### DIRECTIONS
Check every line of the entries for "exterior", and copy the lines that hold it.

### SOURCE INFORMATION
---------------

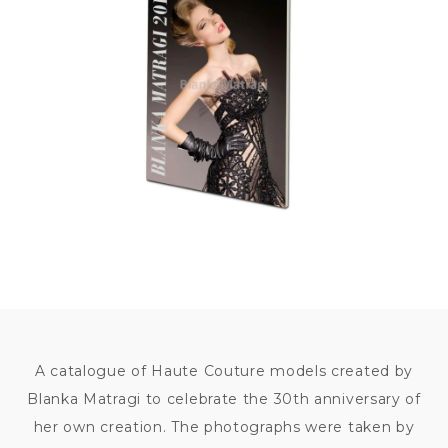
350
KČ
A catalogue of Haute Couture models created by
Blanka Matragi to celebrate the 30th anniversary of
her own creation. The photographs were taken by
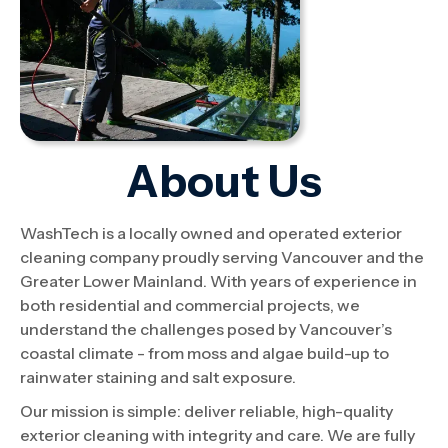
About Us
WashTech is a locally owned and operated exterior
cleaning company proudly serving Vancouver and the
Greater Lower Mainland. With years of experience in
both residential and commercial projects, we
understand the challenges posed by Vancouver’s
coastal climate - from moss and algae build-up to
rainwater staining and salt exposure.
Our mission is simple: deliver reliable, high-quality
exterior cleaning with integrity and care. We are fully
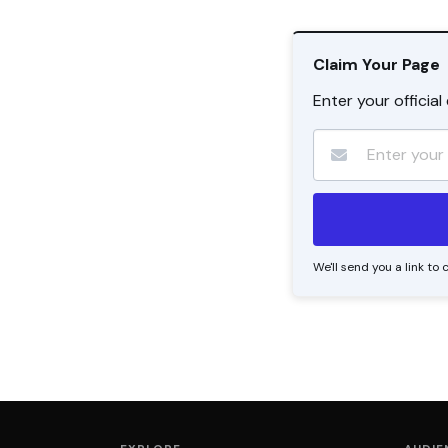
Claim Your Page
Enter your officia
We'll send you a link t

---------------

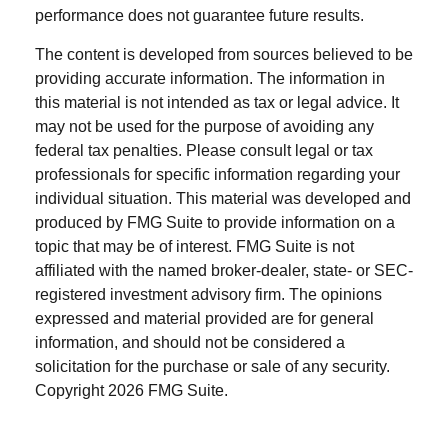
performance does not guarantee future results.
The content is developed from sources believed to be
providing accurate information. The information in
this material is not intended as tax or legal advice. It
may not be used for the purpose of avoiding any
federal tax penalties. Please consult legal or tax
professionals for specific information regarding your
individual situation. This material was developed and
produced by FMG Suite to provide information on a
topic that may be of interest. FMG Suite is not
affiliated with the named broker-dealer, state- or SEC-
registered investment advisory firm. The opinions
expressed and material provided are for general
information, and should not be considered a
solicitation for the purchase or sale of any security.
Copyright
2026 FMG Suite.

---------------

### RESULT
WashTech is a locally owned and operated exterior
exterior cleaning with integrity and care. We are fully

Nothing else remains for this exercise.